(AIM OF THE TASK): Starting with the first line of the material, reproduce exactly each line up to and including the one that contains "Jobs4 GJBN does", leaving out every picture.

(GIVEN DATA):
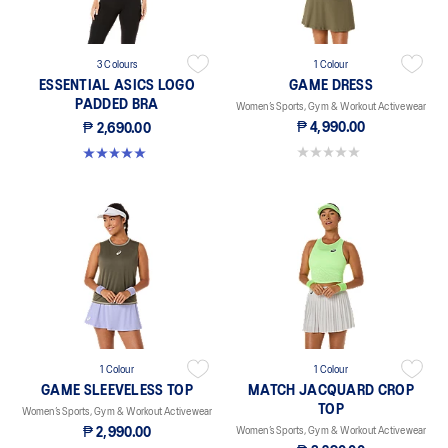
3 Colours
1 Colour
ESSENTIAL ASICS LOGO
GAME DRESS
PADDED BRA
Women’s Sports, Gym & Workout Activewear
₱ 4,990.00
₱ 2,690.00
0.0 out of 5 stars.
5.0 out of 5 stars. 1 review
1 Colour
1 Colour
GAME SLEEVELESS TOP
MATCH JACQUARD CROP
TOP
Women’s Sports, Gym & Workout Activewear
₱ 2,990.00
Women’s Sports, Gym & Workout Activewear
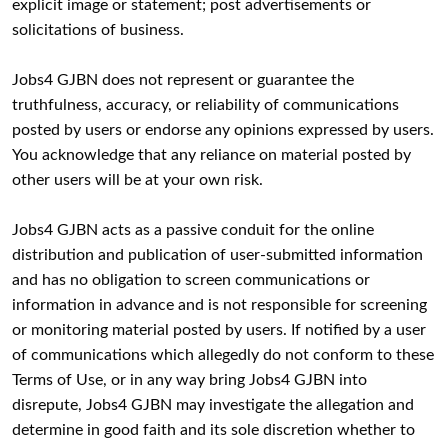
explicit image or statement; post advertisements or
solicitations of business.
Jobs4 GJBN does not represent or guarantee the
truthfulness, accuracy, or reliability of communications
posted by users or endorse any opinions expressed by users.
You acknowledge that any reliance on material posted by
other users will be at your own risk.
Jobs4 GJBN acts as a passive conduit for the online
distribution and publication of user-submitted information
and has no obligation to screen communications or
information in advance and is not responsible for screening
or monitoring material posted by users. If notified by a user
of communications which allegedly do not conform to these
Terms of Use, or in any way bring Jobs4 GJBN into
disrepute, Jobs4 GJBN may investigate the allegation and
determine in good faith and its sole discretion whether to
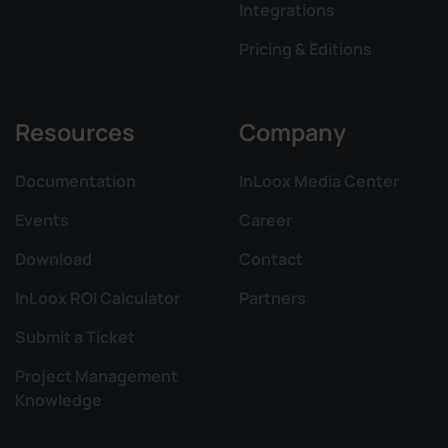
Integrations
Pricing & Editions
Resources
Company
Documentation
InLoox Media Center
Events
Career
Download
Contact
InLoox ROI Calculator
Partners
Submit a Ticket
Project Management
Knowledge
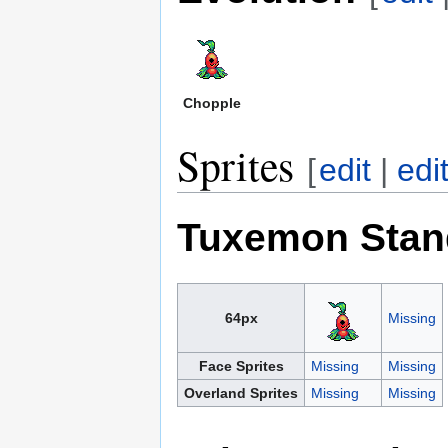
Chopple
Sprites
[
edit
|
edi
Tuxemon Stan
64px
Missing
Face Sprites
Missing
Missing
Overland Sprites
Missing
Missing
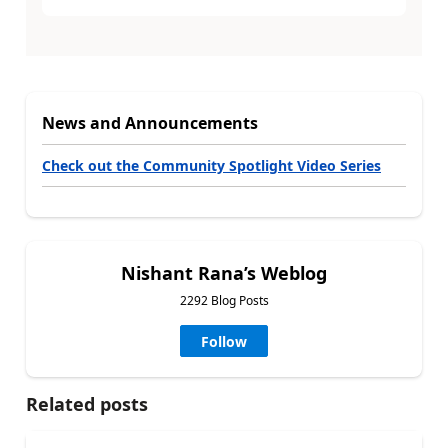
News and Announcements
Check out the Community Spotlight Video Series
Nishant Rana’s Weblog
2292 Blog Posts
Follow
Related posts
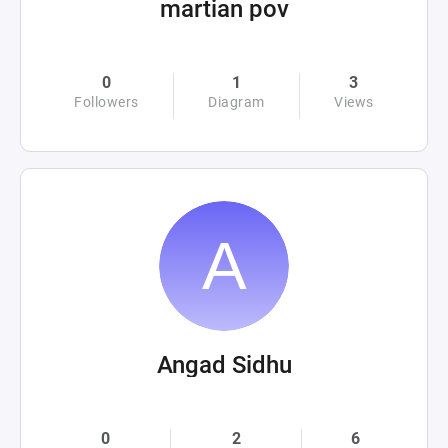
martian pov
0
1
3
Followers
Diagram
Views
Angad Sidhu
0
2
6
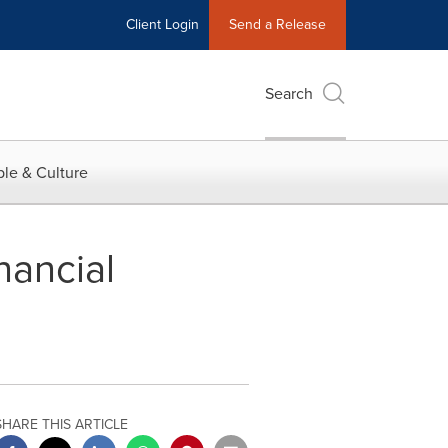
Client Login
Send a Release
Search
le & Culture
nancial
SHARE THIS ARTICLE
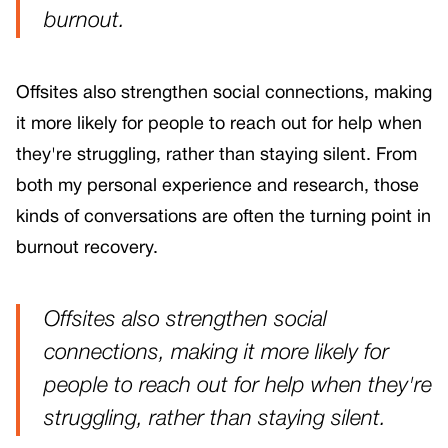
burnout.
Offsites also strengthen social connections, making
it more likely for people to reach out for help when
they're struggling, rather than staying silent. From
both my personal experience and research, those
kinds of conversations are often the turning point in
burnout recovery.
Offsites also strengthen social
connections, making it more likely for
people to reach out for help when they're
struggling, rather than staying silent.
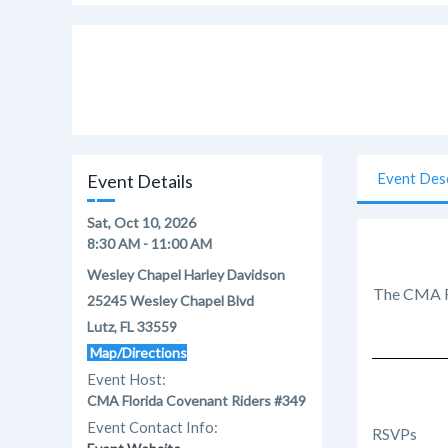
Event Des
Event Details
Sat, Oct 10, 2026
8:30 AM - 11:00 AM
Wesley Chapel Harley Davidson
The CMA Fl
25245 Wesley Chapel Blvd
Lutz, FL 33559
Map/Directions
Event Host:
CMA Florida Covenant Riders #349
Event Contact Info:
RSVPs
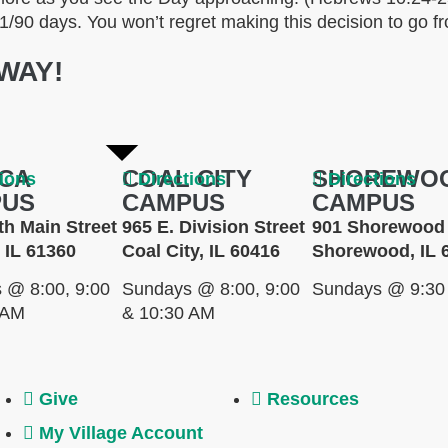
 21/90 days. You won’t regret making this decision to go fro
WAY!
CA
COAL CITY
SHOREWO
tions
Directions
Directions
PUS
CAMPUS
CAMPUS
th Main Street
965 E. Division Street
901 Shorewood 
 IL 61360
Coal City, IL 60416
Shorewood, IL 
 @ 8:00, 9:00
Sundays @ 8:00, 9:00
Sundays @ 9:30
 AM
& 10:30 AM
Give
Resources
My Village Account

(RESPONSE AREA):
3 Colours
1 Colour
ESSENTIAL ASICS LOGO
GAME DRESS
PADDED BRA
Women’s Sports, Gym & Workout Activewear
₱ 4,990.00
₱ 2,690.00
0.0 out of 5 stars.
5.0 out of 5 stars. 1 review
1 Colour
1 Colour
GAME SLEEVELESS TOP
MATCH JACQUARD CROP
TOP
Women’s Sports, Gym & Workout Activewear
₱ 2,990.00
Women’s Sports, Gym & Workout Activewear
explicit image or statement; post advertisements or
solicitations of business.
Jobs4 GJBN does not represent or guarantee the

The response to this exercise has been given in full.